Le studio de divertissement Warner Bros. Discovery (WBD) a déposé mardi un nouveau dossier réglementaire, annonçant que son estimation de bénéfices attendus pour 2023 sera inférieure à ce qu'il avait initialement prévu.

La baisse des revenus, selon le studio, est « principalement due à l'impact des grèves » des membres de la Writers Guild of America (WGA), de la Screen Actors Guild et de la Fédération américaine des artistes de télé et de radio (SAG-AFTRA). , qui mènent depuis des mois une grève commune contre plusieurs studios pour réclamer des modifications de leurs contrats.

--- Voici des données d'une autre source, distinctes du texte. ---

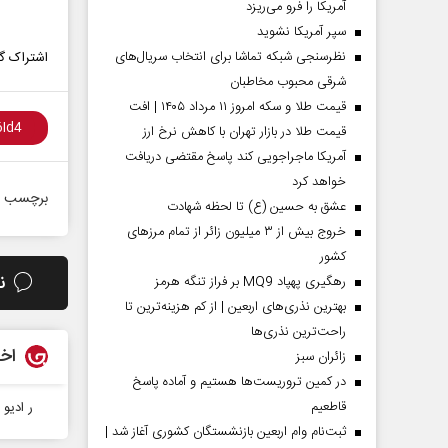
آمریکا را فرو می‌ریزد
سپر آمریکا نشوید
نظرسنجی شبکه تماشا برای انتخاب سریال‌های
اشتراک گذ
شرقی محبوب مخاطبان
قیمت طلا و سکه امروز ۱۱ مرداد ۱۴۰۵ | افت
قیمت طلا در بازار تهران با کاهش نرخ ارز
آمریکا ماجراجویی کند پاسخ مقتضی دریافت
خواهد کرد
برچسب ه
عشق به حسین (ع) تا لحظه شهادت
خروج بیش از ۳ میلیون زائر از تمام مرز‌های
کشور
ن
رهگیری پهپاد MQ9 بر فراز تنگه هرمز
بهترین نذری‌های اربعین | از کم هزینه‌ترین تا
راحت‌ترین نذری‌ها
اخب
‌زائران سبز
در کمین تروریست‌ها هستیم و آماده پاسخ
قاطعیم
ر ادیو 
ثبت‌نام وام اربعین بازنشستگان کشوری آغاز شد |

Lors d'une précédente conférence téléphonique précédant ce dépôt, un responsable de WBD a admis que les grèves « pourraient avoir des implications sur le calendrier et les performances du reste de la liste de films, ainsi que sur notre capacité à produire et à diffuser du contenu », ce qui pourrait affecter bénéfices. Mais l'entreprise s'attend toujours à un bénéfice compris entre 11,0 et 11,5 milliards de dollars d'ici la fin de l'année.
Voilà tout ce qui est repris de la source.